Cette concurrence au mariage, fondée sur l’égalité et la liberté, impose un changement d’attitude de la part du législateur. À compter des années 70, il étend aux unions de fait les avantages accordés par certaines lois aux époux, par exemple, en matière de régime de retraite ou d’indemnisation des victimes des accidents du travail ou de la route. Cette reconnaissance s’accentue dans les années 80 et 90, entre autres par l’intervention des tribunaux et de l’article 15 de la Charte canadienne. Non seulement on accepte donc l’existence d’une pluralité conjugale, mais l’on assiste, sur la base des chartes, à une égalisation de statut entre les différents types d’union. Cette quête d’égalité s’est ensuite déplacée à la fin des années 1990 et au début des années 2000, vers les unions homosexuelles, lesquelles reçoivent le même traitement législatif que l’union de fait hétérosexuelle[33], avant la reconnaissance du mariage de même sexe partout au Canada en 2005[34]. Enfin, en 2002, le législateur définit à l’article 61.1 de la Loi d’interprétation[35] la notion de conjoint comme incluant, à moins que le contexte ne s’y oppose, le conjoint de fait. Ce changement a priori purement technique est en fait fondamental puisqu’il est la consécration de la reconnaissance, par le droit, de l’union de fait et de sa similarité de principe avec le mariage.
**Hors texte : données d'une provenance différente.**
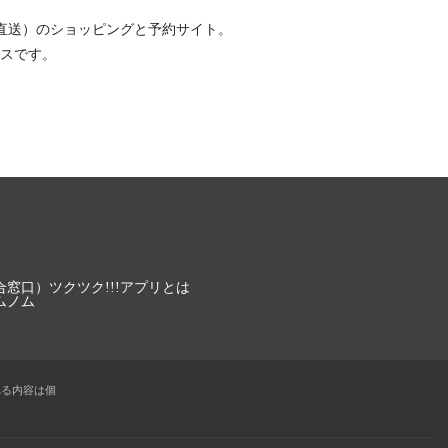
直送）
のショッピングと予約サイト。
スです。
合窓口）
ツクツク!!!アプリとは
ムノム
れる内容は個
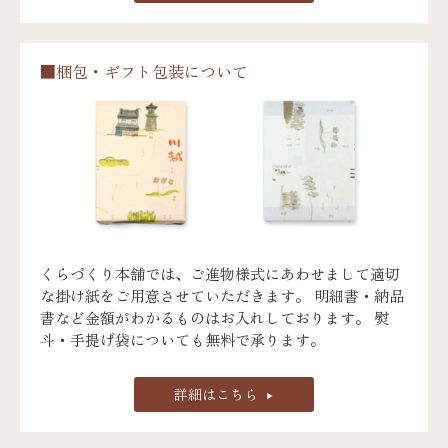
■梱包・ギフト包装について
くらづくり本舗では、ご進物様式にあわせまして適切
な掛け紙をご用意させていただきます。 明細書・納品
書など金額がわかるものはお入れしております。 熨
斗・手提げ袋についても無料で承ります。
詳細はこちら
Il participe aussi de la tendance à ne plus reconnaître dans le statut matrimonial un marqueur social déterminant, le vocable ne le distinguant même plus[36].
La juge L’Heureux-Dubé contribue de façon significative à cette évolution sur le fondement d’une conception fonctionnaliste de la notion de famille. Elle le fait d’abord dans sa dissidence dans l’arrêt Mossop (1993), qui portait sur la validité, au regard de la Loi canadienne sur les droits de la personne[37], d’une clause d’une convention collective du gouvernement fédéral qui reconnaissait un congé de quatre jours dans le cas du décès de son conjoint de fait de sexe opposé. Dans cet arrêt, la juge L’Heureux-Dubé conclut que la discrimination interdite sur le fondement de la « situation de famille » ne se limitait pas aux seules « familles qui ont un statut juridique reconnu[38] ». Elle ajoute que la famille ne se limite plus à la seule famille traditionnelle comportant un homme et une femme mariés avec des enfants et adoube cette approche fonctionnelle permettant « de dresser un tableau plus juste d’un plus grand nombre de groupes familiaux qui partagent des caractéristiques jugées essentielles dans des contextes spécifiques[39] ». Elle écrit :
Compte tenu de ce qui précède, il est intéressant de noter que, à certains égards, le débat sur la famille offre un faux choix à la société. On peut être en faveur de la famille sans rejeter pour autant les types de familles moins traditionnels. Ce n’est pas attaquer la famille que d’appuyer la protection des familles non traditionnelles. La famille traditionnelle n’est pas le seul type de famille, et les types de familles non traditionnels peuvent aussi véhiculer de véritables valeurs familiales[40].
La juge L’Heureux-Dubé sera encore dissidente dans l’arrêt Egan[41], cette fois avec trois autres collègues, où elle considère que l’exclusion du conjoint de même sexe dans la définition de la Loi sur la sécurité de la vieillesse[42] est une discrimination non justifiée sur le fondement de l’orientation sexuelle. L’on apprend dans sa biographie que ses dissidences en faveur de la communauté lesbienne, gaie, bisexuelle, trans, queer ou plus (LGBTQ+) lui ont d’ailleurs valu le surnom de « Queen of the gays[43] ». Elles auront aussi indéniablement participé à l’évolution de la jurisprudence de la Cour suprême en la matière[44], laquelle culmine en 1999 dans l’arrêt M. c. H. où elle souscrit aux motifs des juges Cory et Iacobucci et où la Cour suprême, par une majorité de huit juges, conclut que la limitation dans la Loi sur le droit de la famille[45] ontarienne de l’obligation alimentaire aux seuls conjoints de fait hétérosexuels est discriminatoire[46].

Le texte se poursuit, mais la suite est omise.